* [What to produce]:
From the entries below, transcribe exactly the lines between the line holding "plaisāt. Viena neplānota" and the line holding "Игровая карьера", inclusive; skip all other lines.

==*==

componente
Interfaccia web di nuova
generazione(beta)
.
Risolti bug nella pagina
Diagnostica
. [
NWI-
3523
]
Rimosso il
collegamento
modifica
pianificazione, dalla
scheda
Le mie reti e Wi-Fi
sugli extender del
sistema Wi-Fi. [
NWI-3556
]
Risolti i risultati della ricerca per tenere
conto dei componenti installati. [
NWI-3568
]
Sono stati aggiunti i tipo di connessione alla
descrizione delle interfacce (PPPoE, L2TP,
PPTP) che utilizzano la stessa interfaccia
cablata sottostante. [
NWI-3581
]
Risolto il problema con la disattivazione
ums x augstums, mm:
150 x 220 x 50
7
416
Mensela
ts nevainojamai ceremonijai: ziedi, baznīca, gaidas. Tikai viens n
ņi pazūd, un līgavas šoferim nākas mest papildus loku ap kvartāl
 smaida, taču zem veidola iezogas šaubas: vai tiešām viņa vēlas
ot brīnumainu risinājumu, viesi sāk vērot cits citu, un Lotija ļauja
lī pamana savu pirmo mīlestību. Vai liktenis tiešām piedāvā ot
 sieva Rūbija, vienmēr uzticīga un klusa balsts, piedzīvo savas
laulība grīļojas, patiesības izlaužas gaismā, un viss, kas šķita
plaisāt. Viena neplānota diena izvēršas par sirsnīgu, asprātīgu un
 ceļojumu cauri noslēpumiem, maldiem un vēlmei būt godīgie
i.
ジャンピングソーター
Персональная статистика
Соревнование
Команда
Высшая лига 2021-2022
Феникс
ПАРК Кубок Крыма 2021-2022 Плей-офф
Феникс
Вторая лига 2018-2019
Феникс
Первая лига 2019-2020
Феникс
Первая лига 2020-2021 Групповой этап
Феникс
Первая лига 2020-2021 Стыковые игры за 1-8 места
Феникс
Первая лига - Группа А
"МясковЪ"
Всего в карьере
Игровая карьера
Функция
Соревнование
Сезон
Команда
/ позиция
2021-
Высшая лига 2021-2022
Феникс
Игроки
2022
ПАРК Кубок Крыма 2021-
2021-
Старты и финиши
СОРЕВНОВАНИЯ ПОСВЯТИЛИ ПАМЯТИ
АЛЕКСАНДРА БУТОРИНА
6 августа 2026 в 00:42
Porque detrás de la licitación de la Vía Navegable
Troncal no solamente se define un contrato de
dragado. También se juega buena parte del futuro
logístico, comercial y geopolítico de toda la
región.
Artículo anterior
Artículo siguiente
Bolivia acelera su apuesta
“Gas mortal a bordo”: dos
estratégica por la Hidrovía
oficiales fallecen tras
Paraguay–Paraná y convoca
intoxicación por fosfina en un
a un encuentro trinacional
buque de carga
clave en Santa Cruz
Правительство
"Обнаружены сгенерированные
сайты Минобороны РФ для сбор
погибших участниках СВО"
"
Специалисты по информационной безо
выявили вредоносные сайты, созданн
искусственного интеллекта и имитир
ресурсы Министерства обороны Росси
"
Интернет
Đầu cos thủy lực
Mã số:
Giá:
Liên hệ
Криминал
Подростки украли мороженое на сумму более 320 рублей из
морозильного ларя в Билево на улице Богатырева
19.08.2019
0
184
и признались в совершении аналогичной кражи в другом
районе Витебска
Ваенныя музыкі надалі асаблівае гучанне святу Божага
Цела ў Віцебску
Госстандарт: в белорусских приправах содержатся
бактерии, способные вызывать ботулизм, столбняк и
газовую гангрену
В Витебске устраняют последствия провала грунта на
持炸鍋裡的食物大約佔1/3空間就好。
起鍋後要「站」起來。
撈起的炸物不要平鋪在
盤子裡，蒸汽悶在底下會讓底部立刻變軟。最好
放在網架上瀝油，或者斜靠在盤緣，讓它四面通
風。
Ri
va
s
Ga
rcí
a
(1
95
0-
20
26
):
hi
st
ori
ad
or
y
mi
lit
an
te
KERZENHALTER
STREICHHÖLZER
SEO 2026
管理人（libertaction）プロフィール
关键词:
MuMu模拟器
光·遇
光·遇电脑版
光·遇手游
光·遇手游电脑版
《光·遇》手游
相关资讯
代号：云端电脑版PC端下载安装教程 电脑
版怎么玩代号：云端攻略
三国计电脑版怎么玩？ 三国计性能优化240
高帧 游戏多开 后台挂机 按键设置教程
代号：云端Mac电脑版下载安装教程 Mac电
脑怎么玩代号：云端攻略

==*==

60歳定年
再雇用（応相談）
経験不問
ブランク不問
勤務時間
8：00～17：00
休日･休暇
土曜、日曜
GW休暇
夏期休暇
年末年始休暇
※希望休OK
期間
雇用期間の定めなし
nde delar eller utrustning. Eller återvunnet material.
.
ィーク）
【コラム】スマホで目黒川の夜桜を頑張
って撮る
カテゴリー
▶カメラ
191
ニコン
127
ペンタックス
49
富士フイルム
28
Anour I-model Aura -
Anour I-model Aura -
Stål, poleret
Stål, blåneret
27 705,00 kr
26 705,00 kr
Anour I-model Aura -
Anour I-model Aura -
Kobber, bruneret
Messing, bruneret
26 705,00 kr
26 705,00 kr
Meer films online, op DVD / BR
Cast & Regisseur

==*==

* [Answer to this problem]:
plaisāt. Viena neplānota diena izvēršas par sirsnīgu, asprātīgu un
 ceļojumu cauri noslēpumiem, maldiem un vēlmei būt godīgie
i.
ジャンピングソーター
Персональная статистика
Соревнование
Команда
Высшая лига 2021-2022
Феникс
ПАРК Кубок Крыма 2021-2022 Плей-офф
Феникс
Вторая лига 2018-2019
Феникс
Первая лига 2019-2020
Феникс
Первая лига 2020-2021 Групповой этап
Феникс
Первая лига 2020-2021 Стыковые игры за 1-8 места
Феникс
Первая лига - Группа А
"МясковЪ"
Всего в карьере
Игровая карьера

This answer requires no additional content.